WHAT IS BEING ASKED: Retype the line with "Лицензионное соглашение (585, 905)" in it, then each line after it to the end of the data, word for word.

THE DATA:
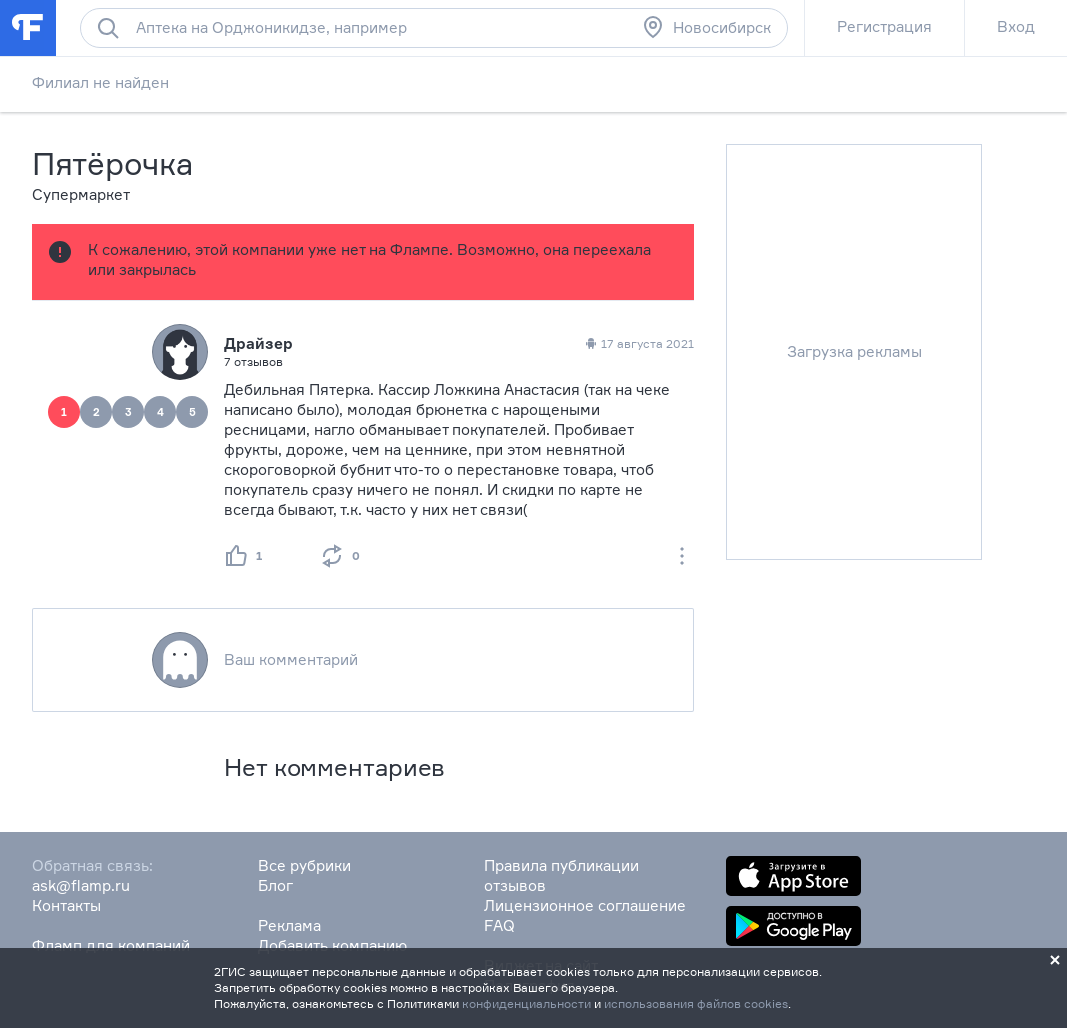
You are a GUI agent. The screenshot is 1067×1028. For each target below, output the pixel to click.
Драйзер (258, 343)
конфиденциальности (526, 1003)
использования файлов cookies (696, 1003)
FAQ (499, 925)
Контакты (66, 905)
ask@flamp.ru (81, 885)
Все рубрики (304, 865)
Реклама (289, 925)
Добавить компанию (332, 945)
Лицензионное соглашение (585, 905)
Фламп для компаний (111, 945)
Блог (275, 885)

SOLVED PROBLEM:
Лицензионное соглашение (585, 905)
Фламп для компаний (111, 945)
Блог (275, 885)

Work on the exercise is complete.